Yuan: Who will be a bigger driver of global trade rebalancing — the People’s Bank of China or the country’s migrant workers? The PBoC guides the yuan exchange rate, which US politicians and investors are fixated on. But other factors, including labour costs, are probably doing more to increase the cost of exports from China.
China’s yuan reforms got off to a slow start on Monday. The central bank set the daily mid-point for yuan trading at Friday’s level. The currency strengthened slightly thereafter, rising by about a third of a per cent in the afternoon to its strongest level since late 2008.
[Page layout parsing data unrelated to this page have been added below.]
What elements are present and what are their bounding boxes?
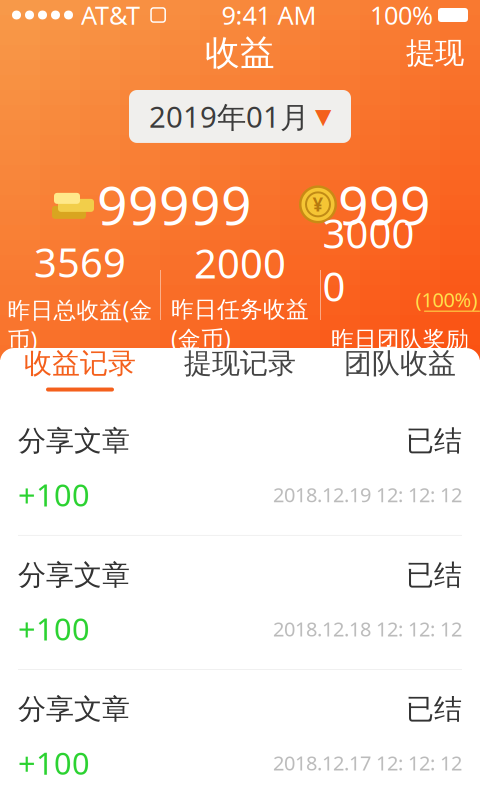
staticText: 分享文章 xyxy=(18,424,130,458)
staticText: 分享文章 xyxy=(18,692,130,726)
button[interactable]: 提现 xyxy=(390,27,480,79)
button[interactable]: 分享文章 xyxy=(0,402,480,536)
staticText: 已结 xyxy=(406,558,462,592)
staticText: ¥ xyxy=(312,192,324,217)
staticText: 昨日任务收益(金币) xyxy=(171,296,309,354)
staticText: (100%) xyxy=(416,286,478,313)
staticText: 2018.12.17 12: 12: 12 xyxy=(273,750,462,776)
staticText: AT&T xyxy=(81,0,140,32)
button[interactable]: 收益记录 xyxy=(0,338,160,400)
staticText: 2018.12.19 12: 12: 12 xyxy=(273,481,462,508)
staticText: 已结 xyxy=(406,692,462,726)
staticText: 2000 xyxy=(194,236,286,290)
staticText: 99999 xyxy=(97,169,252,240)
staticText: 昨日总收益(金币) xyxy=(8,294,152,355)
staticText: 9:41 AM xyxy=(222,0,317,32)
button[interactable]: 2019年01月 xyxy=(129,90,351,143)
staticText: 999 xyxy=(338,169,431,240)
staticText: 提现记录 xyxy=(184,346,296,380)
staticText: 团队收益 xyxy=(344,346,456,380)
staticText: +100 xyxy=(18,608,90,649)
staticText: 分享文章 xyxy=(18,558,130,592)
staticText: 2019年01月 xyxy=(149,97,309,136)
staticText: 昨日团队奖励(金币) xyxy=(331,326,469,384)
button[interactable]: 分享文章 xyxy=(0,536,480,670)
staticText: 30000 xyxy=(322,206,414,313)
staticText: 提现 xyxy=(406,35,464,71)
staticText: 收益记录 xyxy=(24,346,136,380)
staticText: +100 xyxy=(18,742,90,783)
button[interactable]: 团队收益 xyxy=(320,338,480,400)
button[interactable]: 提现记录 xyxy=(160,338,320,400)
staticText: 100% xyxy=(370,0,433,32)
staticText: 收益 xyxy=(205,32,275,74)
staticText: 已结 xyxy=(406,424,462,458)
button[interactable]: 分享文章 xyxy=(0,670,480,800)
staticText: ▼ xyxy=(315,104,331,129)
staticText: 3569 xyxy=(34,235,126,288)
staticText: +100 xyxy=(18,474,90,515)
staticText: 2018.12.18 12: 12: 12 xyxy=(273,615,462,642)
But the dollar exchange rate is only one number — and maybe not the right one to watch. The People’s Bank of China watches closely the so-called “effective exchange rate”, tracked by the Bank for International Settlements. That is measures of relative costs among different countries.
This rate rose 4.8 per cent from November 2009 to this May, and 3.4 per cent in May alone, according to the BIS. By that measure, Chinese competitiveness is at its worst level since 1994, except for the eight crisis-wracked months after October 2008.
Labour and energy costs are making Chinese goods more expensive. Fourteen provinces have already raised their minimum wages by 20 per cent this year, not to mention high-profile pay hikes at companies such as Foxconn and Honda. Chinese gasoline prices, meanwhile, are now 60 per cent higher than in the United States, having been roughly equal in 2008.
Higher costs are already making Chinese goods less attractive to both foreign and domestic buyers. China posted its first monthly trade deficit in six years in April and only narrowly returned to trade surplus in May. The euro crisis only partly explains the shift. The nominal yuan exchange rate will continue to be a focus for China's trade partners. It has risen 20 per cent against the dollar since 2005, and may have further to go. Yet labour costs have doubled during the same period, taking official data on rural income levels as a guide. That should be a much powerful force for shrinking China’s trade surplus.